*** Dataset records

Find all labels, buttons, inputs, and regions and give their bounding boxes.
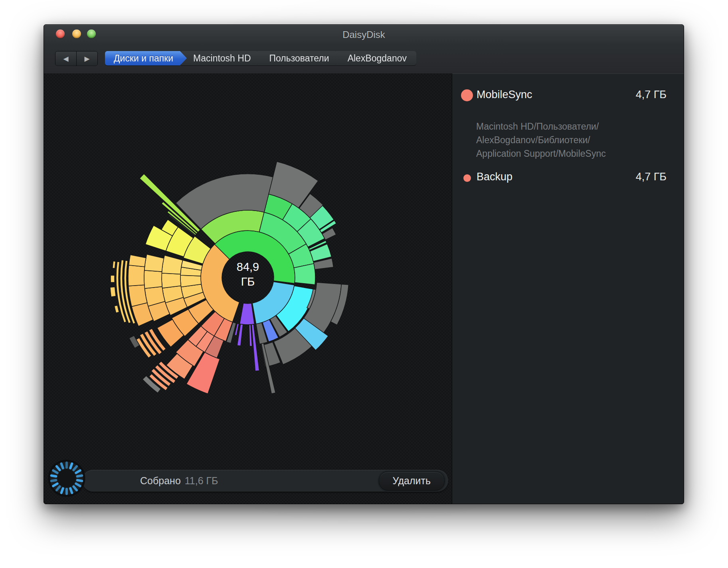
delete-button-label: Удалить	[393, 475, 431, 487]
gauge-tick	[61, 488, 63, 493]
path-line: AlexBogdanov/Библиотеки/	[476, 133, 606, 147]
breadcrumb-macintosh-hd[interactable]: Macintosh HD	[181, 51, 263, 65]
gauge-tick	[51, 480, 56, 481]
chart-segment[interactable]	[110, 287, 116, 297]
sunburst-chart-area: 84,9 ГБ	[44, 73, 452, 504]
chart-segment[interactable]	[111, 275, 115, 282]
collected-label: Собрано	[140, 475, 181, 487]
chart-segment[interactable]	[129, 255, 146, 267]
total-size-unit: ГБ	[224, 274, 272, 289]
backup-size: 4,7 ГБ	[636, 171, 667, 183]
collected-size: 11,6 ГБ	[185, 475, 218, 487]
chart-segment[interactable]	[113, 261, 116, 268]
chart-segment[interactable]	[114, 305, 119, 313]
gauge-tick	[70, 463, 72, 468]
chart-segment[interactable]	[240, 303, 255, 325]
mobilesync-color-dot	[461, 89, 473, 101]
chart-segment[interactable]	[144, 270, 162, 288]
breadcrumb-disks-and-folders[interactable]: Диски и папки	[105, 51, 187, 65]
gauge-tick	[77, 480, 82, 481]
chart-segment[interactable]	[162, 255, 182, 274]
chart-segment[interactable]	[128, 265, 144, 286]
mobilesync-size: 4,7 ГБ	[636, 89, 667, 101]
chart-segment[interactable]	[144, 254, 164, 272]
gauge-tick	[77, 475, 82, 476]
delete-button[interactable]: Удалить	[379, 471, 445, 491]
mobilesync-path: Macintosh HD/Пользователи/ AlexBogdanov/…	[476, 120, 606, 160]
chart-center-total: 84,9 ГБ	[224, 260, 272, 289]
forward-button[interactable]: ▶	[76, 51, 97, 66]
toolbar: ◀ ▶ Диски и папки Macintosh HD Пользоват…	[44, 43, 684, 74]
daisydisk-window: DaisyDisk ◀ ▶ Диски и папки Macintosh HD…	[44, 24, 684, 504]
breadcrumb-label: AlexBogdanov	[348, 53, 407, 64]
breadcrumb-label: Пользователи	[269, 53, 329, 64]
collection-bar: Собрано 11,6 ГБ Удалить	[82, 470, 448, 492]
sidebar-item-backup[interactable]: Backup	[477, 171, 512, 183]
chart-segment[interactable]	[129, 285, 147, 306]
breadcrumb: Диски и папки Macintosh HD Пользователи …	[105, 51, 416, 65]
gauge-tick	[70, 488, 72, 493]
gauge-tick	[61, 463, 63, 468]
breadcrumb-users[interactable]: Пользователи	[257, 51, 341, 65]
history-nav: ◀ ▶	[55, 51, 98, 66]
path-line: Macintosh HD/Пользователи/	[476, 120, 606, 133]
sidebar-item-mobilesync[interactable]: MobileSync	[477, 89, 532, 101]
breadcrumb-alexbogdanov[interactable]: AlexBogdanov	[336, 51, 416, 65]
chart-segment[interactable]	[162, 273, 181, 288]
breadcrumb-label: Macintosh HD	[193, 53, 251, 64]
back-icon: ◀	[63, 55, 68, 63]
path-line: Application Support/MobileSync	[476, 147, 606, 160]
gauge-tick	[51, 475, 56, 476]
window-title: DaisyDisk	[44, 29, 684, 40]
breadcrumb-label: Диски и папки	[114, 53, 173, 64]
forward-icon: ▶	[84, 55, 89, 63]
total-size-value: 84,9	[224, 260, 272, 274]
progress-gauge[interactable]	[47, 459, 86, 497]
title-bar: DaisyDisk	[44, 25, 684, 43]
backup-color-dot	[463, 174, 471, 182]
details-sidebar: MobileSync 4,7 ГБ Macintosh HD/Пользоват…	[452, 73, 684, 504]
back-button[interactable]: ◀	[55, 51, 76, 66]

******

▸ What you have to do: The answer must be a single number: how many lines in the records above contain the word "window".

▸ Output of the task: 2